For a city with a limited amount of land, Singapore manages to pack in a lot of greenery – even the pedestrian bridges across the busy roads are festooned with plants, and some buildings have a vertical ‘garden’ cladding their walls.

National Orchid Garden
Orchids, the national flower of Singapore, can be seen everywhere, but most notably in the National Orchid Garden. This is the only part of the Singapore Botanic Gardens to have an admission fee, but it is well worth the $5 charge. There are over 1,000 species and 2,000 hybrids, all beautifully displayed.   Within the overall Orchid Garden are special gardens for orchids named after visiting dignitaries including Prince William and Nelson Mandela and visiting celebrities. I suspect that many of these celebrity orchids are of interest more as a result of their associations than their horticultural merit, but as I failed to recognise many of the names, their significance was lost on me.

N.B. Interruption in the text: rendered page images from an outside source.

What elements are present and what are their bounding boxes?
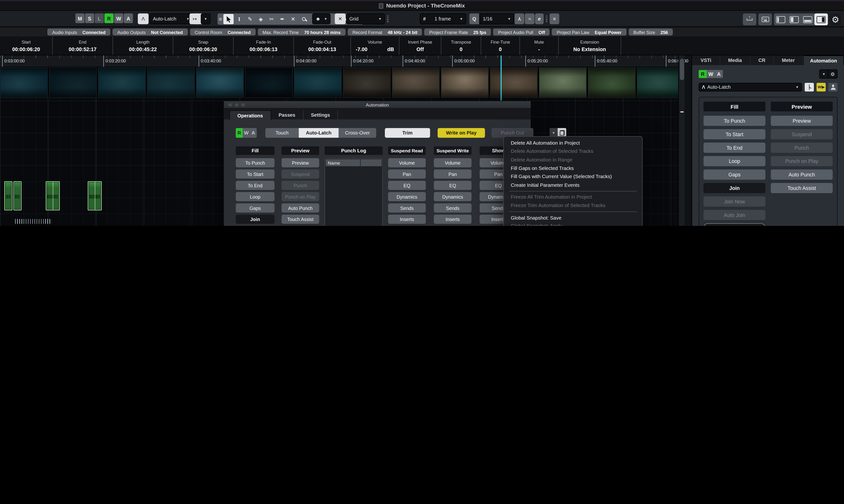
read-all-button[interactable]: R: [104, 14, 113, 23]
auto-punch-button[interactable]: Auto Punch: [281, 203, 319, 213]
suspend-read-sends-button[interactable]: Sends: [388, 203, 426, 213]
quantize-dropdown[interactable]: 1/16▼: [480, 14, 514, 24]
split-tool[interactable]: ✂: [266, 14, 277, 24]
suspend-write-inserts-button[interactable]: Inserts: [434, 215, 471, 224]
status-control-room[interactable]: Control RoomConnected: [190, 29, 256, 35]
info-transpose[interactable]: Transpose0: [441, 37, 481, 55]
audio-clip[interactable]: [14, 181, 21, 211]
video-thumbnail[interactable]: [441, 67, 489, 98]
suspend-all-button[interactable]: A: [124, 14, 133, 23]
punch-log-list[interactable]: Name: [324, 158, 383, 226]
nudge-icon[interactable]: ↦: [190, 14, 200, 24]
object-selection-tool[interactable]: [223, 14, 233, 24]
erase-tool[interactable]: ◈: [256, 14, 266, 24]
info-fade-in[interactable]: Fade-In00:00:06:13: [234, 37, 294, 55]
trim-button[interactable]: Trim: [385, 128, 430, 138]
panel-read-button[interactable]: R: [699, 70, 706, 78]
zoom-handle[interactable]: [680, 111, 683, 112]
tab-settings[interactable]: Settings: [303, 110, 338, 120]
panel-suspend-button[interactable]: A: [715, 70, 723, 78]
tool-palette-handle[interactable]: ≡: [218, 14, 223, 24]
automation-mode-dropdown[interactable]: Auto-Latch▼: [150, 14, 193, 24]
minimize-icon[interactable]: [235, 103, 238, 107]
join-button[interactable]: Join: [236, 215, 275, 224]
dialog-read-button[interactable]: R: [236, 128, 243, 138]
suspend-write-volume-button[interactable]: Volume: [434, 158, 471, 167]
trim-toggle-button[interactable]: [805, 83, 814, 92]
suspend-read-volume-button[interactable]: Volume: [388, 158, 426, 167]
lower-left-zone-toggle[interactable]: [788, 14, 801, 25]
panel-automation-mode-dropdown[interactable]: ΛAuto-Latch▼: [699, 83, 802, 92]
zoom-tool[interactable]: [299, 14, 309, 24]
video-thumbnail[interactable]: [147, 67, 195, 98]
write-all-button[interactable]: W: [114, 14, 123, 23]
fill-loop-button[interactable]: Loop: [236, 192, 275, 201]
preview-button[interactable]: Preview: [281, 158, 319, 167]
grid-type-dropdown[interactable]: #1 frame▼: [420, 14, 466, 24]
audio-clip[interactable]: [4, 181, 12, 211]
status-max-record-time[interactable]: Max. Record Time70 hours 28 mins: [258, 29, 345, 35]
tab-vsti[interactable]: VSTi: [692, 55, 720, 65]
video-thumbnail[interactable]: [196, 67, 244, 98]
mute-all-button[interactable]: M: [75, 14, 84, 23]
return-time-field[interactable]: 0:00:00:00▲▼: [703, 223, 766, 226]
panel-settings-button[interactable]: ⚙: [828, 70, 837, 78]
info-length[interactable]: Length00:00:45:22: [113, 37, 173, 55]
audio-clip[interactable]: [46, 181, 60, 211]
close-icon[interactable]: [228, 103, 232, 107]
glue-tool[interactable]: ✒: [277, 14, 287, 24]
auto-punch-button[interactable]: Auto Punch: [771, 169, 833, 180]
video-thumbnail[interactable]: [490, 67, 538, 98]
fill-to-end-button[interactable]: To End: [236, 181, 275, 190]
tab-automation[interactable]: Automation: [803, 55, 844, 65]
left-zone-toggle[interactable]: [774, 14, 788, 25]
tab-passes[interactable]: Passes: [271, 110, 303, 120]
menu-item[interactable]: Delete All Automation in Project: [504, 139, 642, 147]
touch-assist-button[interactable]: Touch Assist: [771, 183, 833, 193]
align-icon[interactable]: ≡: [549, 14, 559, 24]
preview-button[interactable]: Preview: [771, 116, 833, 126]
fill-gaps-button[interactable]: Gaps: [703, 169, 766, 180]
status-pan-law[interactable]: Project Pan LawEqual Power: [552, 29, 627, 35]
join-button[interactable]: Join: [703, 183, 766, 193]
video-thumbnail[interactable]: [392, 67, 440, 98]
touch-assist-toggle-button[interactable]: [828, 83, 838, 92]
panel-write-button[interactable]: W: [707, 70, 715, 78]
panel-functions-dropdown[interactable]: ▼: [820, 70, 829, 78]
suspend-read-inserts-button[interactable]: Inserts: [388, 215, 426, 224]
mute-tool[interactable]: ✕: [288, 14, 298, 24]
suspend-write-sends-button[interactable]: Sends: [434, 203, 471, 213]
listen-all-button[interactable]: L: [95, 14, 104, 23]
status-buffer-size[interactable]: Buffer Size256: [629, 29, 673, 35]
snap-type-dropdown[interactable]: Grid▼: [346, 14, 385, 24]
suspend-read-dynamics-button[interactable]: Dynamics: [388, 192, 426, 201]
draw-tool[interactable]: ✎: [245, 14, 255, 24]
suspend-write-pan-button[interactable]: Pan: [434, 169, 471, 179]
automation-curve-icon[interactable]: Λ: [138, 14, 148, 24]
fill-to-end-button[interactable]: To End: [703, 143, 766, 153]
info-volume[interactable]: Volume-7.00dB: [351, 37, 399, 55]
fill-to-punch-button[interactable]: To Punch: [703, 116, 766, 126]
info-extension[interactable]: ExtensionNo Extension: [559, 37, 621, 55]
dialog-write-button[interactable]: W: [243, 128, 250, 138]
info-fine-tune[interactable]: Fine-Tune0: [481, 37, 520, 55]
right-zone-toggle[interactable]: [814, 14, 828, 25]
tab-operations[interactable]: Operations: [229, 110, 271, 120]
video-thumbnail[interactable]: [343, 67, 391, 98]
nudge-dropdown[interactable]: ▼: [201, 14, 211, 24]
info-fade-out[interactable]: Fade-Out00:00:04:13: [294, 37, 351, 55]
fill-to-start-button[interactable]: To Start: [703, 129, 766, 139]
lower-zone-toggle[interactable]: [801, 14, 814, 25]
punch-log-extra-column[interactable]: [361, 159, 382, 166]
write-on-play-button[interactable]: Write on Play: [438, 128, 485, 138]
status-audio-inputs[interactable]: Audio InputsConnected: [47, 29, 110, 35]
menu-item[interactable]: Global Snapshot: Save: [504, 214, 642, 222]
setup-toolbar-button[interactable]: ⚙: [830, 14, 841, 25]
menu-item[interactable]: Create Initial Parameter Events: [504, 181, 642, 189]
dialog-title-bar[interactable]: Automation: [224, 101, 531, 109]
info-snap[interactable]: Snap00:00:06:20: [173, 37, 234, 55]
video-thumbnail[interactable]: [98, 67, 146, 98]
solo-all-button[interactable]: S: [85, 14, 94, 23]
export-button[interactable]: [743, 14, 756, 25]
fill-gaps-button[interactable]: Gaps: [236, 203, 275, 213]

The Orchid Garden is spectacular, but there is far more to the Botanic Gardens than that. I was particularly fascinated by the Ginger garden as I had no idea the family was so large. The Botanic Garden has other surprises.  Symphony Lake is so named because it has a concert stage in it. Also in this lake is the Greenwich arrow, marking the spot where scientists from the Royal Observatory conducted experiments into the Earth's magnetic field.
The Ginger Garden

The new Gardens by the Bay (part of the Marina Bay development), which have won awards for their innovative design, provide a more modern take on the traditional garden.

Like the Botanic Garden, there are a number of different gardens within the site.  These include: the Heritage Gardens (Chinese, Malay and Colonial); the Golden and Silver Gardens; the Children's Garden (with lots of motion-activated water features for children to play with and cool off); the Supertrees - with plants displayed vertically; the Flower Dome (a huge dome containing Mediterranean and subtropical plants) and the Cloud Forest (another huge dome containing highland species such as orchids and pitcher plants). Admission to the site is free, but visitors pay to enter the domes.

Cloud Forest
As we were familiar with Mediterranean flora, we opted to go in the Cloud Forest dome only. This included a man-made mountain and waterfall, with a lift taking visitors to high-level walkways. Being from cooler northern climes, I’m used to thinking of enclosed glasshouses as being warmer and more humid than outside. In Singapore, where the heat and humidity makes it deeply unpleasant to walk for long outside, this was reversed.

A country girl at heart, I always make a point of visiting at least one park or garden in any city. (This once completely bewildered our local guide in Urumqi – but it was his own fault for pointing out the park in the first place). Despite the relative shortage of land, Singapore definitely did not disappoint.